Segment Start: Material provided

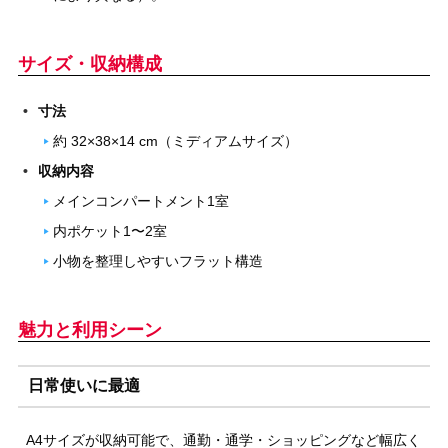
サイズ・収納構成
寸法
約 32×38×14 cm（ミディアムサイズ）
収納内容
メインコンパートメント1室
内ポケット1〜2室
小物を整理しやすいフラット構造
魅力と利用シーン
日常使いに最適
A4サイズが収納可能で、通勤・通学・ショッピングなど幅広く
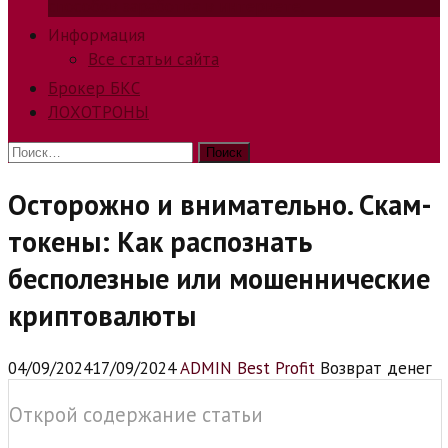
способов заработка в интернете.
Информация
Все статьи сайта
Брокер БКС
ЛОХОТРОНЫ
Найти:
Осторожно и внимательно. Скам-
токены: Как распознать
бесполезные или мошеннические
криптовалюты
04/09/2024
17/09/2024
ADMIN Best Profit
Возврат денег
Открой содержание статьи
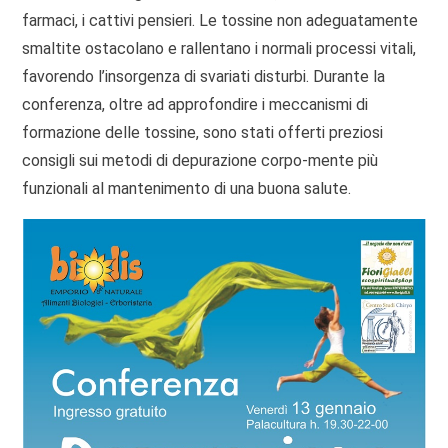
farmaci, i cattivi pensieri. Le tossine non adeguatamente
smaltite ostacolano e rallentano i normali processi vitali,
favorendo l’insorgenza di svariati disturbi. Durante la
conferenza, oltre ad approfondire i meccanismi di
formazione delle tossine, sono stati offerti preziosi
consigli sui metodi di depurazione corpo-mente più
funzionali al mantenimento di una buona salute.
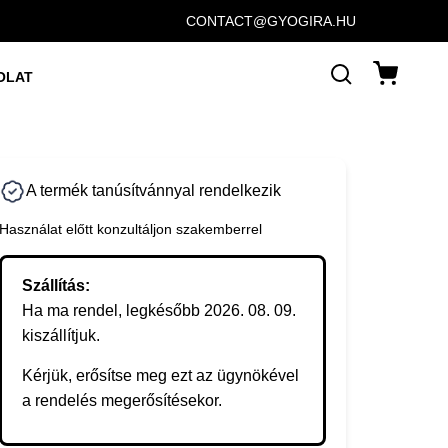
CONTACT@GYOGIRA.HU
OLAT
A termék tanúsítvánnyal rendelkezik
Használat előtt konzultáljon szakemberrel
Szállítás:
Ha ma rendel, legkésőbb 2026. 08. 09.
kiszállítjuk.
Kérjük, erősítse meg ezt az ügynökével
a rendelés megerősítésekor.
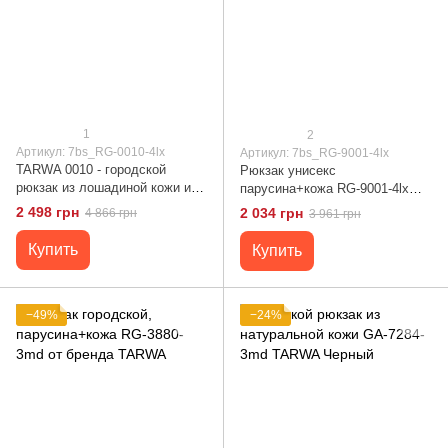
1
2
Артикул: 7bs_RG-0010-4lx
Артикул: 7bs_RG-9001-4lx
TARWA 0010 - городской
Рюкзак унисекс
рюкзак из лошадиной кожи и
парусина+кожа RG-9001-4lx
парусины Серый
бренда TARWA
2 498 грн
2 034 грн
4 866 грн
3 961 грн
Купить
Купить
−49%
−24%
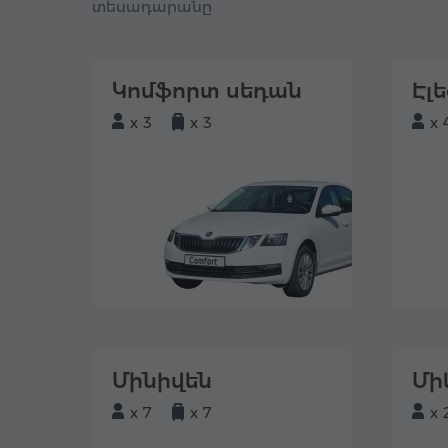
տեսադարանը
Կոմֆորտ սեդան
Էլ
x 3
x 3
x 
Մինիվեն
Մի
x 7
x 7
x 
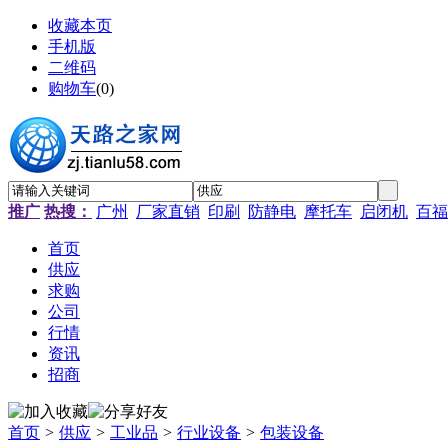
收藏本页
手机版
二维码
购物车
(
0
)
推广
热搜：
广州
厂家直销
印刷
防静电
摩托车
启闭机
百福
首页
供应
求购
公司
行情
资讯
招商
首页
>
供应
>
工业品
>
行业设备
>
包装设备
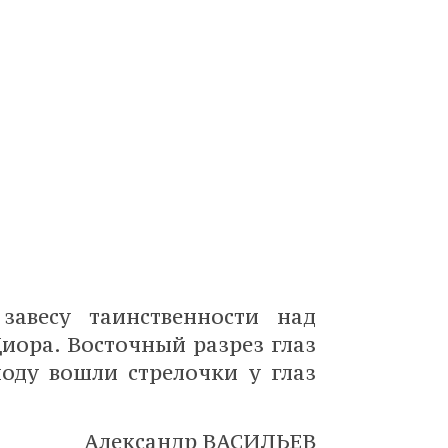
завесу таинственности над
иора. Восточный разрез глаз
моду вошли стрелочки у глаз
Александр ВАСИЛЬЕВ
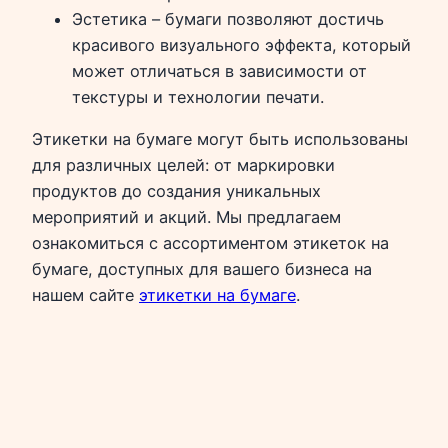
Эстетика – бумаги позволяют достичь
красивого визуального эффекта, который
может отличаться в зависимости от
текстуры и технологии печати.
Этикетки на бумаге могут быть использованы
для различных целей: от маркировки
продуктов до создания уникальных
мероприятий и акций. Мы предлагаем
ознакомиться с ассортиментом этикеток на
бумаге, доступных для вашего бизнеса на
нашем сайте
этикетки на бумаге
.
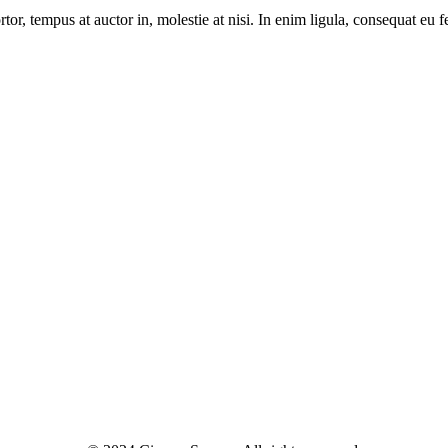
r, tempus at auctor in, molestie at nisi. In enim ligula, consequat eu fe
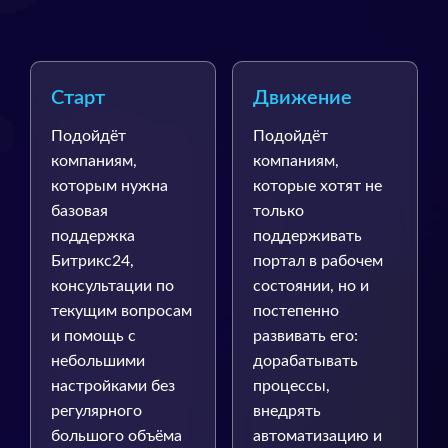
Старт
Движение
Подойдёт
Подойдёт
компаниям,
компаниям,
которым нужна
которые хотят не
базовая
только
поддержка
поддерживать
Битрикс24,
портал в рабочем
консультации по
состоянии, но и
текущим вопросам
постепенно
и помощь с
развивать его:
небольшими
дорабатывать
настройками без
процессы,
регулярного
внедрять
большого объёма
автоматизацию и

Segment End: Material provided

> _To do_: Please go through the entries and show every line with the word "бумаге".

> _Solution to this exercise_:
Этикетки на бумаге могут быть использованы
бумаге, доступных для вашего бизнеса на
этикетки на бумаге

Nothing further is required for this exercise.